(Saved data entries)

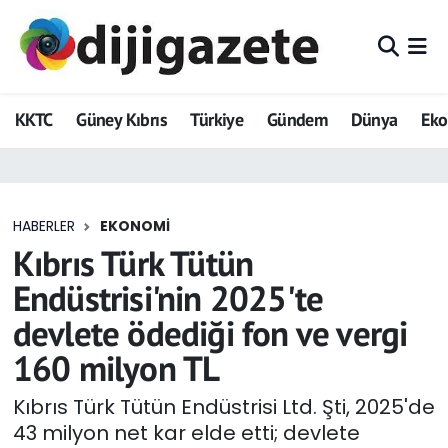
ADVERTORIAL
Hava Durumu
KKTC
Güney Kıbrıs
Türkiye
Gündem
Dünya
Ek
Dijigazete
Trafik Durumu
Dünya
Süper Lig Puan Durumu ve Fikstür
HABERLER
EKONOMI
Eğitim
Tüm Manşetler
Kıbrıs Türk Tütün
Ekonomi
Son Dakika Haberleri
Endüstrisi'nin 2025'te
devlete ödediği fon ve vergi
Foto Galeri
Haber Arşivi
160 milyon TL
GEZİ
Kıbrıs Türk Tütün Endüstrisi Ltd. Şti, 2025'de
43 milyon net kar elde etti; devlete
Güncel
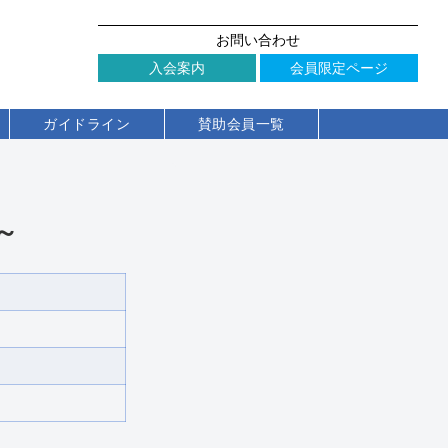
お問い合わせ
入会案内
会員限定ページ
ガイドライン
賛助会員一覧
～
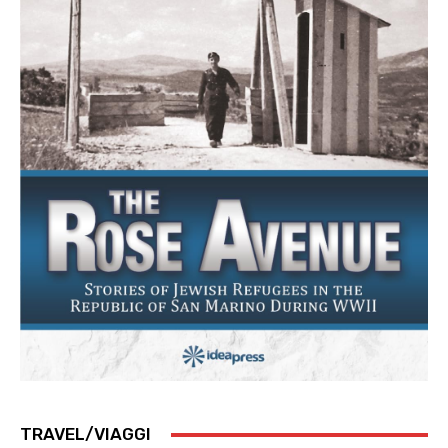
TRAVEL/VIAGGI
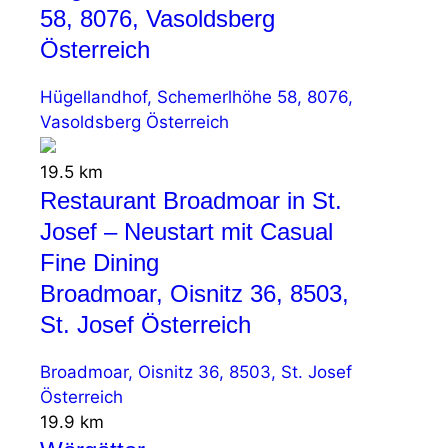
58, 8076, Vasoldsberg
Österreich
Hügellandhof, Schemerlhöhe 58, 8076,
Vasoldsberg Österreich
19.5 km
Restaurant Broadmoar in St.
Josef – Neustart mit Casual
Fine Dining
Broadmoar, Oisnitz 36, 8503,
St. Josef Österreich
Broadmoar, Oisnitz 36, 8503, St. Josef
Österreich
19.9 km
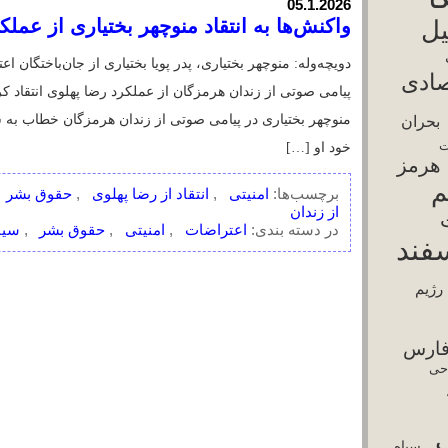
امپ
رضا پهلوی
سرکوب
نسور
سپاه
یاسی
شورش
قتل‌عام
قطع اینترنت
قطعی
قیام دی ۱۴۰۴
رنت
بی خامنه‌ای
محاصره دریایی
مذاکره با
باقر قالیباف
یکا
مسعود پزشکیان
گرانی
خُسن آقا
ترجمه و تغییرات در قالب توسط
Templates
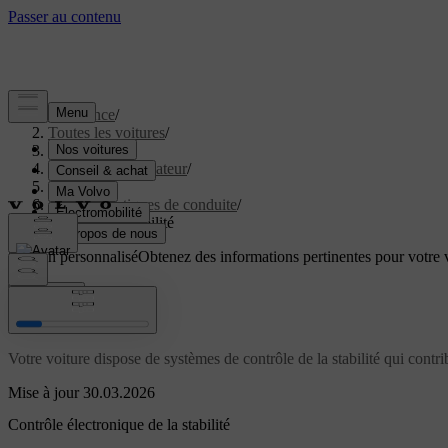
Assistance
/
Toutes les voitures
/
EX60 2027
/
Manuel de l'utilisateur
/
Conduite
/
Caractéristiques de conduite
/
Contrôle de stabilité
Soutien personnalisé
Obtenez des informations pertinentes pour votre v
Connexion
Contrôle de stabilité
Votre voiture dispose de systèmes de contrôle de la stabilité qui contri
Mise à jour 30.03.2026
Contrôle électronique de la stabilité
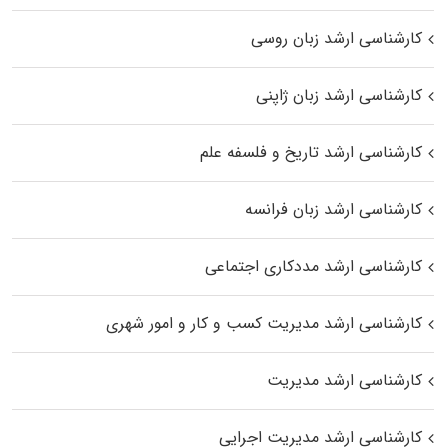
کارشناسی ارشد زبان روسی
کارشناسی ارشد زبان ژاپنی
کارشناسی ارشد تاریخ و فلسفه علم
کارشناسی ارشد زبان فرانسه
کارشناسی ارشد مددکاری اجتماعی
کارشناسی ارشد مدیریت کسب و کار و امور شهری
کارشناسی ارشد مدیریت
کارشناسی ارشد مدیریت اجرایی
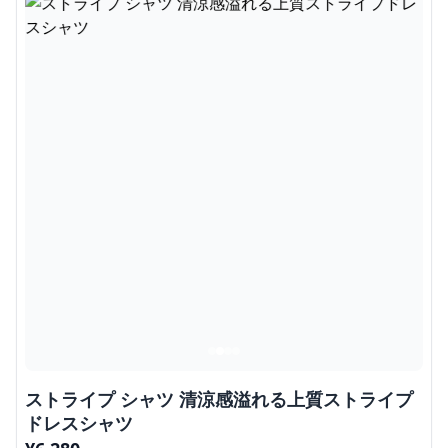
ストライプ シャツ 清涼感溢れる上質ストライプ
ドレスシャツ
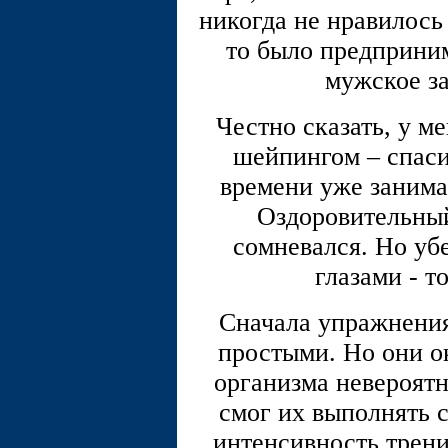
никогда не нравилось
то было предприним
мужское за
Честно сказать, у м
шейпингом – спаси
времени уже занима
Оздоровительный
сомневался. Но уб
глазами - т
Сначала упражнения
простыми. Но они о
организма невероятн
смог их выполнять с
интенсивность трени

_TASK OBJECTIVE_
Across the records above, how many lines contain the word "Vasoldsberg"? Give the number by itself.

_EXERCISE SOLUTION_
2